In this tutorial, we will see how to perform a rank-based inverse normal transformation in R before a genome-wide association study (GWAS) or an expression quantitative trait loci (eQTL) analysis.
Indeed, it is recommanded by some people to rank normal transform the phenotypes (to make them follow a normal distribution) before the linear regression to avoid false positive associations.
Here is a subset of my gene expression dataset before the transformation:
columns = read.table("input.bed", comment.char = "", nrows = 1)
input = read.table("input.bed", header = TRUE, stringsAsFactors = FALSE,
check.names = FALSE, comment.char = "",
colClasses = c(rep("NULL", 3), "character", rep("NULL", 2),
rep("numeric", ncol(columns) - 6)))
View(input)
Rank normal transformation in QTLtools
QTLtools can rank normal transform the gene quantifications with the –normal parameter:
QTLtools correct --bed input.bed --normal --out output.bed
We can look at the result in R:
columns = read.table("output.bed", comment.char = "", nrows = 1)

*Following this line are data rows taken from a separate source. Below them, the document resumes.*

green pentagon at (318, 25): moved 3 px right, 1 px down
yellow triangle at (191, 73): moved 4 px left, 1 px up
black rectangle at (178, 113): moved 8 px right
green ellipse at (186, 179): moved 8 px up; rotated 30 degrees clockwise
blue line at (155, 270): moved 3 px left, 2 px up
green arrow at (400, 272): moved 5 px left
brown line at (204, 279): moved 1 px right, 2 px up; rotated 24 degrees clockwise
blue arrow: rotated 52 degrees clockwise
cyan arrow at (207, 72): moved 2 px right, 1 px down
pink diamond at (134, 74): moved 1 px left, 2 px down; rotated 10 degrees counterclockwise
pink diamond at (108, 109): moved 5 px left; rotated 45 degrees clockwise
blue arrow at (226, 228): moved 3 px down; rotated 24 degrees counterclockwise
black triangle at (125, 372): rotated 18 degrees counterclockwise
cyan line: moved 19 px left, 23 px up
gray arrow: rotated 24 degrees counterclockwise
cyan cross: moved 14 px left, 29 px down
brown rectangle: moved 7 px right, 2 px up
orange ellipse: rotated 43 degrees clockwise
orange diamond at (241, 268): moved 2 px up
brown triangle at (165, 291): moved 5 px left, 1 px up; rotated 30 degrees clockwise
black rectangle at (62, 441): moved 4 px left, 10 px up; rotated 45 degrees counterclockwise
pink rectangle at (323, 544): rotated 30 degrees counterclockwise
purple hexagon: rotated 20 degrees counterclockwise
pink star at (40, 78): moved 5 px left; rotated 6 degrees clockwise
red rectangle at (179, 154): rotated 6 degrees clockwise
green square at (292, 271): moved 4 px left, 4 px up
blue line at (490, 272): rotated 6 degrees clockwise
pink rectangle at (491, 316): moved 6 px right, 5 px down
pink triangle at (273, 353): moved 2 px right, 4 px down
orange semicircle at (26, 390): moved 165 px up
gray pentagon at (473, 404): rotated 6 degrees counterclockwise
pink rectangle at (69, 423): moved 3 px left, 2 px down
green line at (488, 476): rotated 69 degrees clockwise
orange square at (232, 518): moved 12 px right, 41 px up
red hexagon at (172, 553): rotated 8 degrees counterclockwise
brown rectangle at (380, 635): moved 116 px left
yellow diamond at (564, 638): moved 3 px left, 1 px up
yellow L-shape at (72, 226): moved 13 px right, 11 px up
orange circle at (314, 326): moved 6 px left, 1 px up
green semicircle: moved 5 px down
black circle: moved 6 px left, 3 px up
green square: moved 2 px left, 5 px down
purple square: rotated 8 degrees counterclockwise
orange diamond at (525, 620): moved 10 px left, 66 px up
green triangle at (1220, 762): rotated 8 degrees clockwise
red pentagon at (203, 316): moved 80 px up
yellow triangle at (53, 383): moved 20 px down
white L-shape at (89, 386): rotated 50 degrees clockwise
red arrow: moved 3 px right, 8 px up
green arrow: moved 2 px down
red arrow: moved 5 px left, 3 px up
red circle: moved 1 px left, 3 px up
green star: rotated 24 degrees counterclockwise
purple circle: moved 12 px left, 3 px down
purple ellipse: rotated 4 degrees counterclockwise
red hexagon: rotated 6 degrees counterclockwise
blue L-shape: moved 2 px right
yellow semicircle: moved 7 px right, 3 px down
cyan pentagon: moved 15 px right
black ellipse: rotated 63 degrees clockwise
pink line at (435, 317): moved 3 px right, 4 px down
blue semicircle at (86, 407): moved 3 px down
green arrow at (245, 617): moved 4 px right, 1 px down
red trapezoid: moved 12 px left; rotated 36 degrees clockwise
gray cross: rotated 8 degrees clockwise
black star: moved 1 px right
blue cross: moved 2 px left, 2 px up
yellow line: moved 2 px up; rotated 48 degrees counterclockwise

output = read.table("output.bed", header = TRUE, stringsAsFactors = FALSE,
check.names = FALSE, comment.char = "",
colClasses = c(rep("NULL", 3), "character", rep("NULL", 2),
rep("numeric", ncol(columns) - 6)))
View(output)
Rank normal transformation in R
Method 1
First, we will reimplement this function from its source code in R:
normal_transform = function(x){
R = rank(x, na.last = "keep")
R = R - 0.5
maximum = max(R) + 0.5
R = R / maximum
V = qnorm(R)
}
test1 = input
test1[, -1] = t(apply(test1[, -1], 1, normal_transform))
View(test1)
Method 2
Then, we will apply the answer provided to this question to the dataset and compare the results:
test2 = input
test2[, -1] = t(apply(test2[, -1], 1, function(x){qnorm((rank(x, na.last = "keep") - 0.5) / sum(!is.na(x)))}))
The two datasets are equal:
all(test1 == test2)
[1] TRUE
Conclusion
In conclusion, we reimplemented the rank-based inverse normal transformation in R and applied it to each gene. Is this blog post helpful to you?